At that conference Heschel reminded the assembly that the first Conference on Religion and Race took place in Egypt where the main participants were Pharaoh and Moses. Moses' words were: "Thus saith the Lord God of Israel, let My people go" and the Pharaoh retorted "Who is the Lord that I should heed this voice and let Israel go."
That summit meeting in Egypt has not come to an end. Pharaoh is still not ready to capitulate. The Exodus began, but we are still stranded in the desert. It was easier for the Israelites to cross the Red Sea than for men and women of different color to enter our institutions, our colleges, our universities, our neighborhoods. "How can we love our neighbor", Heschel asks rhetorically when we flee from him and leave him abandoned, congested in the neglected ghettos of the inner city?
After the assassination of King, Heschel said of him Martin Luther King is a sign that God has not forsaken the United States of America. God has sent him to us...his mission is sacred...I call upon every Jew to hearken to his voice, to share his vision, to follow in his way. The whole future of America will depend upon the influence of Dr. King.
King and Heschel speak to our community in the diction of the ancient prophets. They dare remind us that while "some are guilty, all are responsible." That moral responsibility transcends class, creed and race. Heschel and King taught us that the opposite of good is not evil but indifference and that silence in the presence of evil amounts to consent. They charged us to transcend the cleavages that distract us from the solidarity of our goal, and to publicly stand together against the twin evils of racism and anti-Semitism.
The calendrical coincidence of their birth anniversaries calls upon us to resurrect the moral passion and wisdom that infused their lives. Our celebration of their birthdays offers testimony to the immortality of their influence. Their creeds, dogmas, pigmentation, like ours, are different. But our tears are the same.
An Affirmation Based on the writings of Dr.
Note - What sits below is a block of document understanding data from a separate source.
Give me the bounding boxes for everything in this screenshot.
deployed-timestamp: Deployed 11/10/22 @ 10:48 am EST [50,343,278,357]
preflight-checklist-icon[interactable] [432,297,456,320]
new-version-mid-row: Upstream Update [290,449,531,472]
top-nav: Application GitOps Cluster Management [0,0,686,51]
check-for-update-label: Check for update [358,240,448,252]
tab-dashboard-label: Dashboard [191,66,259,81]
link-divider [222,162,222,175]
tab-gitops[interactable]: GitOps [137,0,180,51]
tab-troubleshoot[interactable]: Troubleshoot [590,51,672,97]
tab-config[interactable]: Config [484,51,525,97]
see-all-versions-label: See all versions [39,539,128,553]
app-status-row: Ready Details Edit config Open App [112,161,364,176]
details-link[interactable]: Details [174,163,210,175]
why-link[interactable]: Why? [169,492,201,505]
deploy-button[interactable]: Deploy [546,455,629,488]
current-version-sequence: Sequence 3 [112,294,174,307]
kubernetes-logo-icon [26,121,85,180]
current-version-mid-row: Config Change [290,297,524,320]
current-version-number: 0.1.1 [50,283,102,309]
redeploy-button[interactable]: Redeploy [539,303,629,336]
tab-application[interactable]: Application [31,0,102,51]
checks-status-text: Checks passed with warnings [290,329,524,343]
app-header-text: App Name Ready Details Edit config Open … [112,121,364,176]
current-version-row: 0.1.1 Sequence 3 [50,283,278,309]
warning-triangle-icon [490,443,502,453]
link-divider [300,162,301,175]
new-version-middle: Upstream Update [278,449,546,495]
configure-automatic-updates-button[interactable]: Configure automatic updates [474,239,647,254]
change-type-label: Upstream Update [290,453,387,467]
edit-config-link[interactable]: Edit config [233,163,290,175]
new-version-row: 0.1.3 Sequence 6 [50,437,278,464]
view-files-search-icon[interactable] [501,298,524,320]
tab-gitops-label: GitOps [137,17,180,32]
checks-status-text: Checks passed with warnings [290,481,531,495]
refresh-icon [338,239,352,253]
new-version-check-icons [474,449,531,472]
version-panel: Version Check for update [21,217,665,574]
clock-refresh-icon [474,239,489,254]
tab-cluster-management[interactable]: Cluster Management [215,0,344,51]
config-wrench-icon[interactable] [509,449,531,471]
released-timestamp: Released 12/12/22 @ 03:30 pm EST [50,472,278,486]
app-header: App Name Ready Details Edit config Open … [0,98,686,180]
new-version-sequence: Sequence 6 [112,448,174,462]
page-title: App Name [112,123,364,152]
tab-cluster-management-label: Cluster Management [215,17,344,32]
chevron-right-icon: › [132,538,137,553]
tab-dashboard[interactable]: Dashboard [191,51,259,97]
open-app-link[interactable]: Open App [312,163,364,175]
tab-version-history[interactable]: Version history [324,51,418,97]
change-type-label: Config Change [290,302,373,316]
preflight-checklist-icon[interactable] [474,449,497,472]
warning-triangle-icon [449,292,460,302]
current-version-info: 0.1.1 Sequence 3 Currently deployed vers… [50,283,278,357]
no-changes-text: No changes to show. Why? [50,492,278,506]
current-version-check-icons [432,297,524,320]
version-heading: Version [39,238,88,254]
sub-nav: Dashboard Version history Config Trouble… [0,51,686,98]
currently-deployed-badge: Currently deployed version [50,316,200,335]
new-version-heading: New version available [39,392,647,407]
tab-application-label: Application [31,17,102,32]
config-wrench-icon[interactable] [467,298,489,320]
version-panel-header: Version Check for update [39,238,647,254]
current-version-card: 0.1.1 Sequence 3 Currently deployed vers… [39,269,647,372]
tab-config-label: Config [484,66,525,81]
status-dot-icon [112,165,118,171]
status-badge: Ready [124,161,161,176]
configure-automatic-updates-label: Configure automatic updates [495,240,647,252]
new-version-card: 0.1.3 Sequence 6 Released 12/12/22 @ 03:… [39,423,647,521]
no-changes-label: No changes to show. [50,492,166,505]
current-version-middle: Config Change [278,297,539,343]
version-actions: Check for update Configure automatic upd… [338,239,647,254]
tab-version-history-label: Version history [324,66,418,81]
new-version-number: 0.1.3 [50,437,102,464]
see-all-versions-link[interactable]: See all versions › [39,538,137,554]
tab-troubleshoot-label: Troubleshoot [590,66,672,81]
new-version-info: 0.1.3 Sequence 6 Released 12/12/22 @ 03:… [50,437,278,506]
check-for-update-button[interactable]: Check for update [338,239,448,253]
M.L.K.
I refuse to believe that we are unable to influence the events which surround us.
I believe there is an urgent need for people to overcome oppression and violence, without resorting to violence and oppression.
I believe that we need to discover a way to live together in peace, a way which rejects revenge, aggression and retaliation. The foundation of this way is love.
I believe that unarmed truth and unconditional love will have the final word in reality. I believe that right temporarily defeated is stronger than evil triumphant.
I believe that peoples everywhere can have three meals a day for their bodies, education and culture for their minds, and dignity, equality and freedom for their spirits.
I believe that what self-centered people have torn down, other-centered people can build up.
By the goodness of God at work within people, I believe that brokenness can be healed. "And the lion and the lamb shall lie down together, and everyone will sit under their own vine and fig tree, and none shall be afraid."